Pressionado por aliados para mudar a equipe e acomodar correligionários no governo, o presidente Luiz Inácio Lula da Silva garantiu a auxiliares que não fará reforma ministerial. Em conversas reservadas, Lula avisou ainda que não distribuirá cargos para evitar cotoveladas no Congresso entre PMDB e PT nem empregará políticos com planos de concorrer em 2010 para governos estaduais, Câmara ou Senado.

Agência Estado |

O argumento do presidente para se livrar dos pedidos é o de que candidatos devem deixar o cargo seis meses antes da disputa, o que provocaria paralisia e transtornos às vésperas da eleição. Lula não planeja abrir espaço no governo nem mesmo se for necessária sua interferência para fechar acordo na eleição que escolherá os presidentes da Câmara e do Senado, em fevereiro. Na sua avaliação, tanto PMDB como PT já estão muito bem contemplados.

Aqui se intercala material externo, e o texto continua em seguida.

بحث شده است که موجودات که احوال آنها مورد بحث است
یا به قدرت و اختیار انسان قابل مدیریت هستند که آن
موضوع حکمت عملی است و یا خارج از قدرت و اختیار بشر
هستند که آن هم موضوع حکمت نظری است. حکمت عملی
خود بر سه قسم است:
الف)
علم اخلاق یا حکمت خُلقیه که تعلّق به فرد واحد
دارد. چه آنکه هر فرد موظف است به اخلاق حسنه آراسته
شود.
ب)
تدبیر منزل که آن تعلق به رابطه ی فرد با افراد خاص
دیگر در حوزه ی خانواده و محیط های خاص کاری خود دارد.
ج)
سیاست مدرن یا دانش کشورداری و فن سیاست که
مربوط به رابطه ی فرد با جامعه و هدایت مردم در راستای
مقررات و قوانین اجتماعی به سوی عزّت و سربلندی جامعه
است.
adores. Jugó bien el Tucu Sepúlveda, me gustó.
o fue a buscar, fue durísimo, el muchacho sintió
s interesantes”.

"O ministério não pode ser posto como moeda de troca para a estabilidade do governo", diz o chefe-de-gabinete da Presidência, Gilberto Carvalho. "O presidente não vai aceitar imposição de partido nenhum. Quem fizer cálculos pensando em compensações vai quebrar a cara." Para o Planalto, o melhor é eleger Michel Temer (PMDB-SP) para a presidência da Câmara e Tião Viana (PT-AC) para o comando do Senado. Nos bastidores, porém, caciques dos dois partidos dizem que, se essa equação mudar, os lados "prejudicados" devem ter compensações. São objeto de desejo as cadeiras dos ministros da Justiça, Tarso Genro (PT), e da Saúde, José Gomes Temporão (PMDB). As informações são do jornal O Estado de S. Paulo.